▶ **What to produce**: I need the records below restated word for word, without their pictures.

▶ **Dataset**:
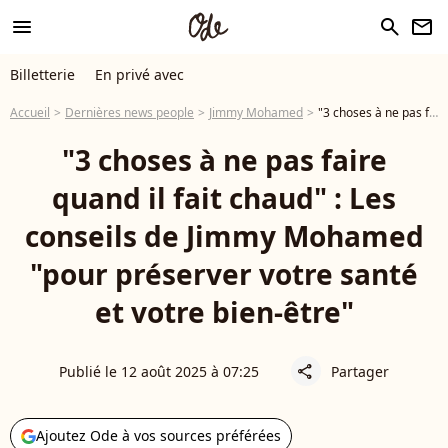
menu
search
newsletter
Billetterie
En privé avec
Accueil
Dernières news people
Jimmy Mohamed
"3 choses à ne pas faire quand il fait chaud" : Les conseils de Jimmy Mohamed "pour préserver votre santé et votre bien-être"
"3 choses à ne pas faire
quand il fait chaud" : Les
conseils de Jimmy Mohamed
"pour préserver votre santé
et votre bien-être"
Publié le 12 août 2025 à 07:25
Partager
share
Ajoutez Ode à vos sources préférées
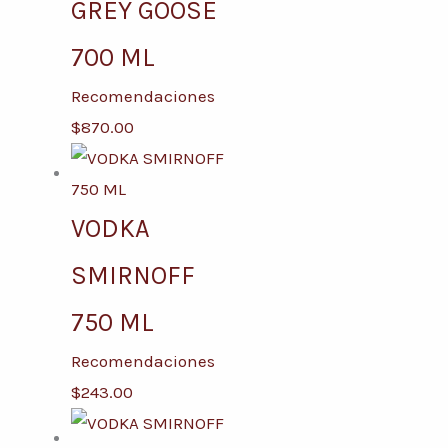
GREY GOOSE
700 ML
Recomendaciones
$
870.00
VODKA
SMIRNOFF
750 ML
Recomendaciones
$
243.00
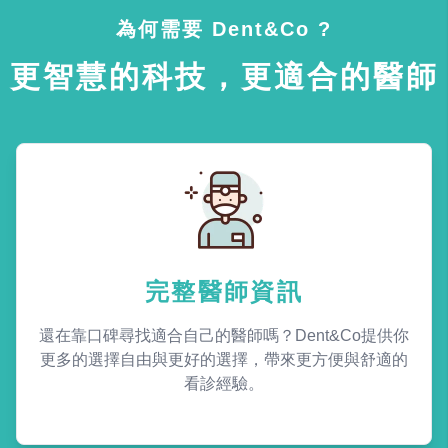
為何需要 Dent&Co ?
更智慧的科技，更適合的醫師
完整醫師資訊
還在靠口碑尋找適合自己的醫師嗎？Dent&Co提供你
更多的選擇自由與更好的選擇，帶來更方便與舒適的
看診經驗。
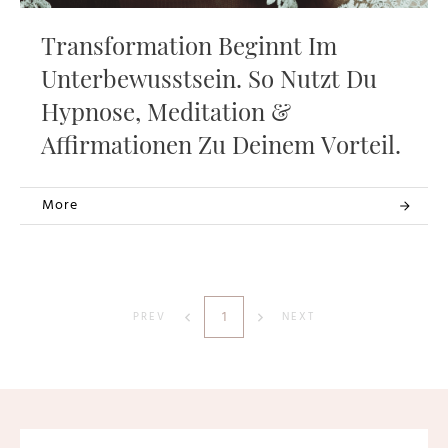
Transformation Beginnt Im
Unterbewusstsein. So Nutzt Du
Hypnose, Meditation &
Affirmationen Zu Deinem Vorteil.
More
1
PREV
NEXT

▶ **Your solution**:
menu
search
newsletter
Billetterie
En privé avec
Accueil
Dernières news people
Jimmy Mohamed
"3 choses à ne pas faire quand il fait chaud" : Les conseils de Jimmy Mohamed "pour préserver votre santé et votre bien-être"
"3 choses à ne pas faire
quand il fait chaud" : Les
conseils de Jimmy Mohamed
"pour préserver votre santé
et votre bien-être"
Publié le 12 août 2025 à 07:25
Partager
share
Ajoutez Ode à vos sources préférées
GREY GOOSE
700 ML
Recomendaciones
$
870.00
VODKA
SMIRNOFF
750 ML
Recomendaciones
$
243.00
為何需要 Dent&Co ?
更智慧的科技，更適合的醫師
完整醫師資訊
還在靠口碑尋找適合自己的醫師嗎？Dent&Co提供你
更多的選擇自由與更好的選擇，帶來更方便與舒適的
看診經驗。
Transformation Beginnt Im
Unterbewusstsein. So Nutzt Du
Hypnose, Meditation &
Affirmationen Zu Deinem Vorteil.
More
1
PREV
NEXT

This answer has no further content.